Furthermore, the ‘sample’ for this study included only a limited group of ‘thriving’ e-retailers, because we aimed to provide a snapshot of their best practices. However, while these top-ranked e-tailers may have the necessary resources to invest in the most appropriate externally provided e-assurances, they also appear to have a less stringent need for EPeAs as they can rely more on internally provided e-assurances (IPeAs) to provide the desired ‘signal’ of trustworthiness. Based on this limited sample we could already establish the vital role of ‘reputation’ as an important determining factor in the adoption of trust assurances. Future research should therefore also include lower ranked, less familiar e-vendors and start-ups.

Categorizing online merchants’ according to the monetary value of the merchandise they sell is not a straightforward task, because within one single product category often cheaper as well as more expensive products are provided. We relied on the categorization of industries proposed by Karimov and Brengman [40] that represents a continuum from ‘less’ to ‘more expensive’ product categories and recognize that this is not a clear-cut categorization. We also acknowledge that Rossiter and Percy’s [87] conceptualization of involvement (low vs. high) may provide a more theoretical and encompassing base for categorizing online vendors, but we feel it is less straightforward to use for the objective classification of the entire product category, as consumer involvement may be brand and target specific, depending amongst others on brand preference, experience and expertise.

Further research should also investigate ‘how consumers experience the need for trust assurance mechanisms’ among different kinds of online retailers. Next to the monetary value of products, the degree of consumer involvement, as well as risk perceptions in a particular shopping context should be taken into account. Moreover, it should be examined whether and how customers actually distinguish between different IPeAs and EPeAs.

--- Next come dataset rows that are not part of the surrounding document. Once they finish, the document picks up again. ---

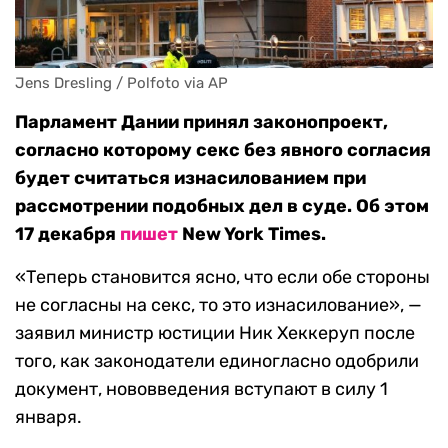
Jens Dresling / Polfoto via AP
Парламент Дании принял законопроект,
согласно которому секс без явного согласия
будет считаться изнасилованием при
рассмотрении подобных дел в суде. Об этом
17 декабря
пишет
New York Times.
«Теперь становится ясно, что если обе стороны
не согласны на секс, то это изнасилование», —
заявил министр юстиции Ник Хеккеруп после
того, как законодатели единогласно одобрили
документ, нововведения вступают в силу 1
января.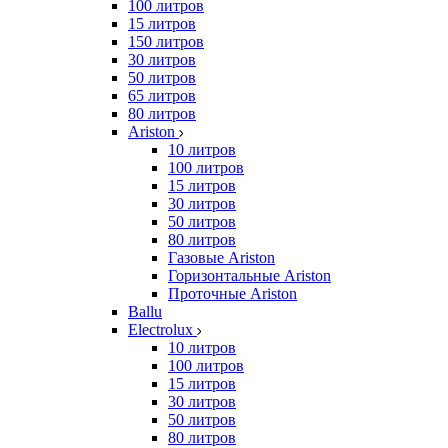
100 литров
15 литров
150 литров
30 литров
50 литров
65 литров
80 литров
Ariston
10 литров
100 литров
15 литров
30 литров
50 литров
80 литров
Газовые Ariston
Горизонтальные Ariston
Проточные Ariston
Ballu
Electrolux
10 литров
100 литров
15 литров
30 литров
50 литров
80 литров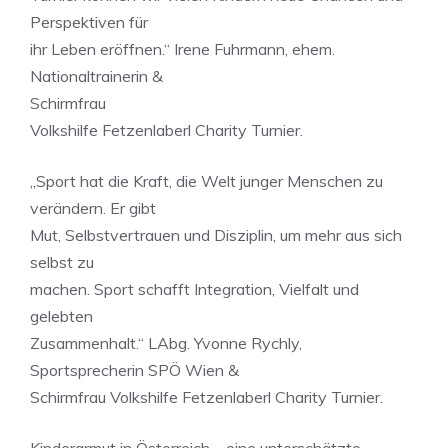
Perspektiven für
ihr Leben eröffnen.“ Irene Fuhrmann, ehem.
Nationaltrainerin &
Schirmfrau
Volkshilfe Fetzenlaberl Charity Turnier.
„Sport hat die Kraft, die Welt junger Menschen zu
verändern. Er gibt
Mut, Selbstvertrauen und Disziplin, um mehr aus sich
selbst zu
machen. Sport schafft Integration, Vielfalt und
gelebten
Zusammenhalt.“ LAbg. Yvonne Rychly,
Sportsprecherin SPÖ Wien &
Schirmfrau Volkshilfe Fetzenlaberl Charity Turnier.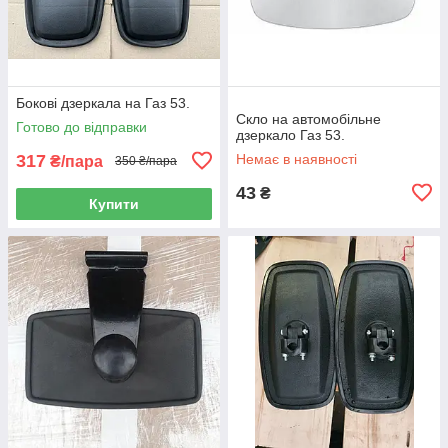
Бокові дзеркала на Газ 53.
Скло на автомобільне
Готово до відправки
дзеркало Газ 53.
317
Немає в наявності
₴/пара
350 ₴/пара
43
₴
Купити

Based on our observations and review of available empirical studies, we recommend that future experimental research considers the ‘monetary value’ of products sold, as well as control for ‘reputation’ and ‘offline presence’ when testing the effectiveness of e-assurance structures in generating online trust. Finally, our results regarding the adoption of e-assurance mechanisms by top online retailers are limited to a certain time period. It would be interesting to perform a longitudinal study to see how the adoption of trust assurance mechanisms will evolve over time.

9 Managerial implications

According to the findings in this study, e-commerce vendors with a ‘relatively weaker reputation’, ‘without offline presence’ and ‘selling more expensive merchandise’ are in need of more cues ‘signaling’ their trustworthiness to potential consumers. They need to recognize this larger need when they consider the adoption of externally provided assurances. Since online shoppers are more reluctant to give their credit card number to unfamiliar e-retailers [59, 66], reducing vendor-related perceived risk is also specifically crucial for this category. Thus, ‘unfamiliar e-retailers’ and ‘start-up businesses’ in particular also need to consider providing more third-party e-assurance structures in order to reduce consumers’ risk perceptions and generate trust. E-tailers first need to have acquired a well established reputation in order to be able to rely on internally provided e-assurances only (i.e. privacy, security and return policies).

In this study, we noted that 29 % of e-retailers adopted externally provided privacy assurance mechanisms as well as externally provided security assurance mechanisms, both at the same time. According to Hu et al. [32], however, combining a privacy assurance seal with a security assurance seal weakens the effects of both assurance mechanisms in enhancing consumers’ trust. In fact, Hu et al. [32] confirm that each of these two assurance mechanisms have a significant positive impact in enhancing consumers’ trust, as long as the other one is absent. The effect of either function on enhancing consumers’ trust is weakened by the presence of the other. For this reason, e-retailers must be careful in choosing the appropriate seals, because the extra money paid for more assurance mechanisms could be wasted and even counter-productive.